Problem to solve: Say how many lines of the entries below include "channel", giving nothing but that number.

Page layout parsing data
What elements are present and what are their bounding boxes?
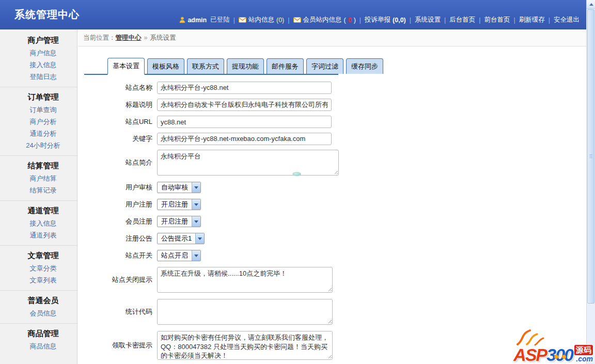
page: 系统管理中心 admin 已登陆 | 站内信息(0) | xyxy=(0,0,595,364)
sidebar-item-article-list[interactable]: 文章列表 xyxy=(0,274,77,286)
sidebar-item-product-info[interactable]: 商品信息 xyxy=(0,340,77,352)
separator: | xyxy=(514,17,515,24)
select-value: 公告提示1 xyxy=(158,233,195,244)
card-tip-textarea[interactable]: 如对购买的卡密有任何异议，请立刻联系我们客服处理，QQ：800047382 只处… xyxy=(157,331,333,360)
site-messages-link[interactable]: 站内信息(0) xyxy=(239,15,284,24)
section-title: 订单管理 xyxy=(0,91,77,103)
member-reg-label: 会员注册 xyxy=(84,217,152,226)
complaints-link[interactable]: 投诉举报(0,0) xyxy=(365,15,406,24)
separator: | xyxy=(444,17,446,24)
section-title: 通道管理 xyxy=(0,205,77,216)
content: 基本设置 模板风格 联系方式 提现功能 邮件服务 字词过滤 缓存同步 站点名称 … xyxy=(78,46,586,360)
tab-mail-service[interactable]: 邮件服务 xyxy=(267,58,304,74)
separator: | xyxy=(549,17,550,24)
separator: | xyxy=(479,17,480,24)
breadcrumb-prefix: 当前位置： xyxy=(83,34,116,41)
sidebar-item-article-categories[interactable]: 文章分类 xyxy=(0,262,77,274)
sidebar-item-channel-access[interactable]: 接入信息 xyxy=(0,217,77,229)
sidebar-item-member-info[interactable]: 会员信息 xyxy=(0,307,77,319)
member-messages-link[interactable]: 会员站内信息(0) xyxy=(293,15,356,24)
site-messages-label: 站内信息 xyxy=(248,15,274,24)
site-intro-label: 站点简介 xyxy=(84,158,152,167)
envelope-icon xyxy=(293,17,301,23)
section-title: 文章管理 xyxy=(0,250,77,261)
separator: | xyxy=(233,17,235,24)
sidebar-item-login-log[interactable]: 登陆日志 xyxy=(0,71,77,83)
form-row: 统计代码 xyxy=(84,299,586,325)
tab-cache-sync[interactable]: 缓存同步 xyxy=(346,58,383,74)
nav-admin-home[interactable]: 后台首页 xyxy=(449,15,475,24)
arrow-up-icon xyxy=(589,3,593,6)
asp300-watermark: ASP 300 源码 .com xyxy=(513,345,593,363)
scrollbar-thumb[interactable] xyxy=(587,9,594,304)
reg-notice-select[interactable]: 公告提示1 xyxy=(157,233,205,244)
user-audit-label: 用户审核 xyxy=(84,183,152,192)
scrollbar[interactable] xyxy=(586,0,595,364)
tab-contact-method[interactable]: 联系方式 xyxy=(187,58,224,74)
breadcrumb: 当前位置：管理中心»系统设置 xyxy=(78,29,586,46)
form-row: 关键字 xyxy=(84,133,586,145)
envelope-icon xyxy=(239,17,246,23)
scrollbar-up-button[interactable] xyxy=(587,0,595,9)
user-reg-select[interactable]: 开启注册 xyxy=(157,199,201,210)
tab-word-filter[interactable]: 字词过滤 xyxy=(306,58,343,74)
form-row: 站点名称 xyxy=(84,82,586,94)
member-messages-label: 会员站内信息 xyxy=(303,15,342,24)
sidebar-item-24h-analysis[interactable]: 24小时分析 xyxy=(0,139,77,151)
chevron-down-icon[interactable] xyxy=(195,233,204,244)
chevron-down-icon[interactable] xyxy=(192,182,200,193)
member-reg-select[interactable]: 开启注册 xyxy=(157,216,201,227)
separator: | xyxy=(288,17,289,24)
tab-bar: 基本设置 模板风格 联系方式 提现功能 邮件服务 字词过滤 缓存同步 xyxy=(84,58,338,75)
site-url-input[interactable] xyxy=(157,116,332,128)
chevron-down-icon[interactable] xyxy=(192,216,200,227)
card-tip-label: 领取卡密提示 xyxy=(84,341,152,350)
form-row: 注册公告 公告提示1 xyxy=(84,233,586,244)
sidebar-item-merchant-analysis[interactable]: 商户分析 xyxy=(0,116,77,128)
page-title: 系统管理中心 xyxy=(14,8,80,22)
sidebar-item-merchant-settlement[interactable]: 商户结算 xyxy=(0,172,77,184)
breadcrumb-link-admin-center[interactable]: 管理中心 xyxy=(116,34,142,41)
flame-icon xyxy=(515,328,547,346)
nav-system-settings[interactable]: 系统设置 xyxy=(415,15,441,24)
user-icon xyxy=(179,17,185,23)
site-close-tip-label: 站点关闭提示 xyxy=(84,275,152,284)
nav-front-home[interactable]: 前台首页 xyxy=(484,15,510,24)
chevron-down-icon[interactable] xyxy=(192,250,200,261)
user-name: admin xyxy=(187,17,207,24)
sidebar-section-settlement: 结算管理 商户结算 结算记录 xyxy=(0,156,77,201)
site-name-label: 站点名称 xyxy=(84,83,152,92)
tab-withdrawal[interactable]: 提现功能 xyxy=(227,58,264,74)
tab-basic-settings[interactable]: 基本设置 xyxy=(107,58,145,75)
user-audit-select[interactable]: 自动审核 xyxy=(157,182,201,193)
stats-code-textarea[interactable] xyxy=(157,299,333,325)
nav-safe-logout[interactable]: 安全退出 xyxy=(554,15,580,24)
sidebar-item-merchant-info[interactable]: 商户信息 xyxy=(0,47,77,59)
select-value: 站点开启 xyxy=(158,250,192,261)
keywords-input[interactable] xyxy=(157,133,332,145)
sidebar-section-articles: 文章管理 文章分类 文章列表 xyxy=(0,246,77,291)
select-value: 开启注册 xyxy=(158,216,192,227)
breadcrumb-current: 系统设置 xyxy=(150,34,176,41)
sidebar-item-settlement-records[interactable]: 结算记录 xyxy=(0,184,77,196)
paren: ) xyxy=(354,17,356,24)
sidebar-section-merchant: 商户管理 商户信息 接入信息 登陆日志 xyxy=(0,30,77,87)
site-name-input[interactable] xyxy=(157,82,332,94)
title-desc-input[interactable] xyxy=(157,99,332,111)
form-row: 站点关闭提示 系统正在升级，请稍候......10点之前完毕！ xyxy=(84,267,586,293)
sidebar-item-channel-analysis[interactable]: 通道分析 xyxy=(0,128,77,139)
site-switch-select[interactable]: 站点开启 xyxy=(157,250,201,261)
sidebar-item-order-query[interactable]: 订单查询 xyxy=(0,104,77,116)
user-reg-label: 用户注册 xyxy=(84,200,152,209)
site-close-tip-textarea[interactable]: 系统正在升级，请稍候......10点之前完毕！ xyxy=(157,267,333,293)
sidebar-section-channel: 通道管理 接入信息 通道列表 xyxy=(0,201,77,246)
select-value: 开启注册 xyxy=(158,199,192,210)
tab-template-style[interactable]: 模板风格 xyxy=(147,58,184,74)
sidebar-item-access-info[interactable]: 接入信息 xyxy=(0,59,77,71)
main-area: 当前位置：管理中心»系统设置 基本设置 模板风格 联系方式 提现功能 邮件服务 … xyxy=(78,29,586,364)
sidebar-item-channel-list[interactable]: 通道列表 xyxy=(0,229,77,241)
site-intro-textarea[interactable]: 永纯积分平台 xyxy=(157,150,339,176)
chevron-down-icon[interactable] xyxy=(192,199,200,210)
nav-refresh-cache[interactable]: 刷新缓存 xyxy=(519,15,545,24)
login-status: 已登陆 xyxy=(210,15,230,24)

Output below: 4